Équipe BGE Électrique · Publié le 9 juin 2026 · 6 min de lecture

L’éclairage encastré est l’élément le plus demandé dans nos projets de rénovation, et le plus facile à rater. Trop d’appareils et le salon ressemble à une surface de vente. Trop peu et on obtient des îlots de lumière séparés par des zones sombres.
Commencez par les couches, pas par les appareils
Un bon plan comporte trois couches : la lumière ambiante qui remplit la pièce, la lumière de tâche là où l’on travaille — comptoirs, bureaux, cuisinière — et la lumière d’accentuation sur les œuvres, les boiseries ou le foyer. Les encastrés couvrent habituellement les deux premières. C’est dans la troisième que les appliques, les suspensions et les luminaires linéaires prennent tout leur sens.

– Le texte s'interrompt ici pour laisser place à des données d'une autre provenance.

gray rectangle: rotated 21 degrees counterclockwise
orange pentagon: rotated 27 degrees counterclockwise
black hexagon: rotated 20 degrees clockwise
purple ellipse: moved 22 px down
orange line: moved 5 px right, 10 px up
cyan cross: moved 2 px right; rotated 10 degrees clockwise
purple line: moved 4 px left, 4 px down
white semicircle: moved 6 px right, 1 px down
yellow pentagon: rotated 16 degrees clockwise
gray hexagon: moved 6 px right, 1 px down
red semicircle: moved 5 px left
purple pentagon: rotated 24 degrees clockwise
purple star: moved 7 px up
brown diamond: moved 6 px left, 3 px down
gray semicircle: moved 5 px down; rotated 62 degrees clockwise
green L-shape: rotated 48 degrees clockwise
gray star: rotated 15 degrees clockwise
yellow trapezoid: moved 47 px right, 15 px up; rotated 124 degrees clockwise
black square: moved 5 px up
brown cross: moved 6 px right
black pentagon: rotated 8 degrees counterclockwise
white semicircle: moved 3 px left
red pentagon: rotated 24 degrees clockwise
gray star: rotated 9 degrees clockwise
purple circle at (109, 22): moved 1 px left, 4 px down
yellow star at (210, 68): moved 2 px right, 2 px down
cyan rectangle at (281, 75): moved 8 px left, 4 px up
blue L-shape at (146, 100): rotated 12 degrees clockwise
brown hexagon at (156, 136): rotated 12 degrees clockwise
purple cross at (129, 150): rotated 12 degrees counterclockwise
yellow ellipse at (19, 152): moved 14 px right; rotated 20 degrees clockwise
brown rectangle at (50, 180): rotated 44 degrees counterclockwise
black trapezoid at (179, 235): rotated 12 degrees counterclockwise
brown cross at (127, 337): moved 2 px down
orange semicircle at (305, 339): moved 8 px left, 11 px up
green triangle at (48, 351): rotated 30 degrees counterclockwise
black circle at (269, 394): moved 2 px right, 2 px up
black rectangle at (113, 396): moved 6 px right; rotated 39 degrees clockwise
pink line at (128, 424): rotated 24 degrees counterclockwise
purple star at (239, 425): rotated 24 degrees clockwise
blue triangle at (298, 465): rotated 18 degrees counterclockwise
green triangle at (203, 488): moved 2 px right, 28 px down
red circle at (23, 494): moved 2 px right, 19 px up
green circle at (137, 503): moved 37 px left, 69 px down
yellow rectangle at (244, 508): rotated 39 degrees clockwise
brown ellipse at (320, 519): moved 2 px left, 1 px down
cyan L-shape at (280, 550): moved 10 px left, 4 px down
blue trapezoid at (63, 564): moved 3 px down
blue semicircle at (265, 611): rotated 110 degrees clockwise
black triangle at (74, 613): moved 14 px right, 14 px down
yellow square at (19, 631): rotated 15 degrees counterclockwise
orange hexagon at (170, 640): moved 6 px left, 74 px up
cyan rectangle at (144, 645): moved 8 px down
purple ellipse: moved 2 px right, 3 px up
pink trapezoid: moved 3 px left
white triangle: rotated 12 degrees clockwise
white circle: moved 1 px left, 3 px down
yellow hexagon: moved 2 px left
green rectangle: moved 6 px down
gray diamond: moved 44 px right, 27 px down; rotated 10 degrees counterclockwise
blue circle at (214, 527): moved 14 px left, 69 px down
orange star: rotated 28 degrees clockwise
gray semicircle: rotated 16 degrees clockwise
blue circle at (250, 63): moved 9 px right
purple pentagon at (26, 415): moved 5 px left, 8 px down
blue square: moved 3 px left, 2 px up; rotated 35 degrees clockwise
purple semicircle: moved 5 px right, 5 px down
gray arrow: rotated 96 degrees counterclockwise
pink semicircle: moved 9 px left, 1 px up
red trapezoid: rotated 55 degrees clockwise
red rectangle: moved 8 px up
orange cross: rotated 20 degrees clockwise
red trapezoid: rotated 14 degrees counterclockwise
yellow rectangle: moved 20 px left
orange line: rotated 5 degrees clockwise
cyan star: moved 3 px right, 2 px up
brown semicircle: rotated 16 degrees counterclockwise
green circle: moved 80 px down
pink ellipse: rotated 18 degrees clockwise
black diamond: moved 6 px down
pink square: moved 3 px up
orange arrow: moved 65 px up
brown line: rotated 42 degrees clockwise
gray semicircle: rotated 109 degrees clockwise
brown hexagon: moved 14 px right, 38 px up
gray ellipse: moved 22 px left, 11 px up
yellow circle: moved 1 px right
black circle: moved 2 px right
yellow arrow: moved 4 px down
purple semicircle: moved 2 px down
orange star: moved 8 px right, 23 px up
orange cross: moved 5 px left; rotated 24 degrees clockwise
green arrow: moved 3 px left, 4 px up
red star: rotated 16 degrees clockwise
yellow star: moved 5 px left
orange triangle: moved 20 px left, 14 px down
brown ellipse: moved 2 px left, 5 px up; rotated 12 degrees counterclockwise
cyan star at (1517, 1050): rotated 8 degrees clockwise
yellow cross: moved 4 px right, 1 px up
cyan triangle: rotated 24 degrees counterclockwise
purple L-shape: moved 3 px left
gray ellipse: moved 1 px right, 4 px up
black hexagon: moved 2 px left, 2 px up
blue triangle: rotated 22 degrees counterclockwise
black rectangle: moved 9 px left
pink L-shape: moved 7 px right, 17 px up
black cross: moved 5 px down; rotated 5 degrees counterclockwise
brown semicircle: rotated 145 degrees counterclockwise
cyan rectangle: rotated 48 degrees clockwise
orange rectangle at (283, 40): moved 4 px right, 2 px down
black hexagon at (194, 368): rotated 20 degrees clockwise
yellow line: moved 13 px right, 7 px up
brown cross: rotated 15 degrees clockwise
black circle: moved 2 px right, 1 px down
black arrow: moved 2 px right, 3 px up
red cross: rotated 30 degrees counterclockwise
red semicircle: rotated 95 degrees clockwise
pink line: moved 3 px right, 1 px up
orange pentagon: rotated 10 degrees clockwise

- Règle d’espacement : divisez la hauteur du plafond par deux. Un plafond de 9 pi suppose environ 4,5 pi entre les appareils.
- Gardez les appareils à 60–90 cm du mur pour que la lumière glisse sur la verticale au lieu d’éclairer la plinthe.
- 3000 K est chaud et résidentiel; 2700 K est plus douillet; 4000 K appartient aux garages et aux ateliers.
- Choisissez un IRC de 90 ou plus pour que la peinture, le bois et les teints paraissent justes.
- Mettez tout sur gradateur. Un circuit gradable est la façon la moins chère de rendre une pièce polyvalente.
Le plan d’éclairage doit être arrêté avant la pose du gypse. Déplacer un appareil après coup coûte dix fois ce qu’il coûte sur papier.
Un dernier détail auquel les propriétaires pensent rarement : la classification IC et l’étanchéité à l’air. Dans un hiver québécois, des appareils non classifiés dans un plafond isolé laissent fuir de l’air chaud et humide vers l’entretoit. Exigez des boîtiers homologués IC et étanches à l’air : vous protégez à la fois votre facture de chauffage et votre toiture.